WHAT YOU ARE ASKED TO DO
Whenever a picture appears, omit it, and set down everything else in the records exactly.

DATA
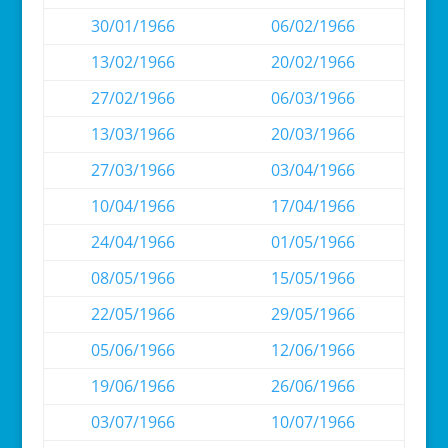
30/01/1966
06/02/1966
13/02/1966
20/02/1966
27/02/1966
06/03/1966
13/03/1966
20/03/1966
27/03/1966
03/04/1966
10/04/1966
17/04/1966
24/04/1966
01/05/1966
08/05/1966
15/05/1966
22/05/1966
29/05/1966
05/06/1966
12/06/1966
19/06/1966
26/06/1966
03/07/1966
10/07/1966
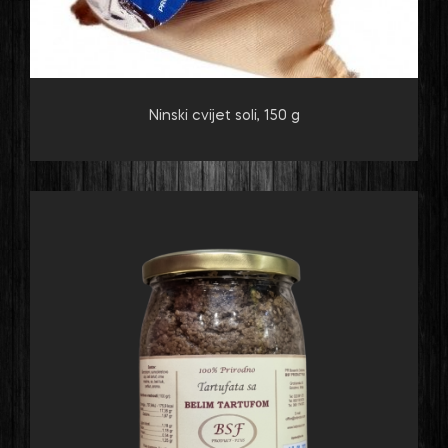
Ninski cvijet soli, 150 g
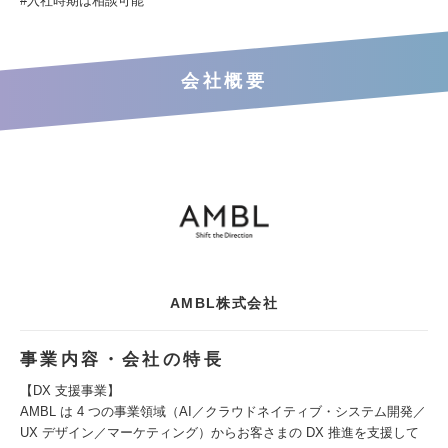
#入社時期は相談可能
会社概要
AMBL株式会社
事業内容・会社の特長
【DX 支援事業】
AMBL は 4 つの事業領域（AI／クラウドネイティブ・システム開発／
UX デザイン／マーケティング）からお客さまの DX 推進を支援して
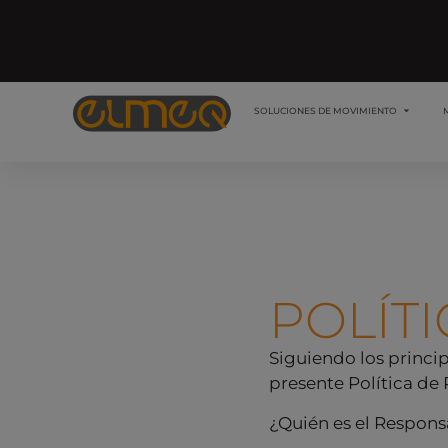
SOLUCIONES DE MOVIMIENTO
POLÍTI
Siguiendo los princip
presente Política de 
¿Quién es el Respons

TASK RESULT
30/01/1966
06/02/1966
13/02/1966
20/02/1966
27/02/1966
06/03/1966
13/03/1966
20/03/1966
27/03/1966
03/04/1966
10/04/1966
17/04/1966
24/04/1966
01/05/1966
08/05/1966
15/05/1966
22/05/1966
29/05/1966
05/06/1966
12/06/1966
19/06/1966
26/06/1966
03/07/1966
10/07/1966
Ninski cvijet soli, 150 g
#入社時期は相談可能
会社概要
AMBL株式会社
事業内容・会社の特長
【DX 支援事業】
AMBL は 4 つの事業領域（AI／クラウドネイティブ・システム開発／
UX デザイン／マーケティング）からお客さまの DX 推進を支援して
SOLUCIONES DE MOVIMIENTO
POLÍTI
Siguiendo los princip
presente Política de 
¿Quién es el Respons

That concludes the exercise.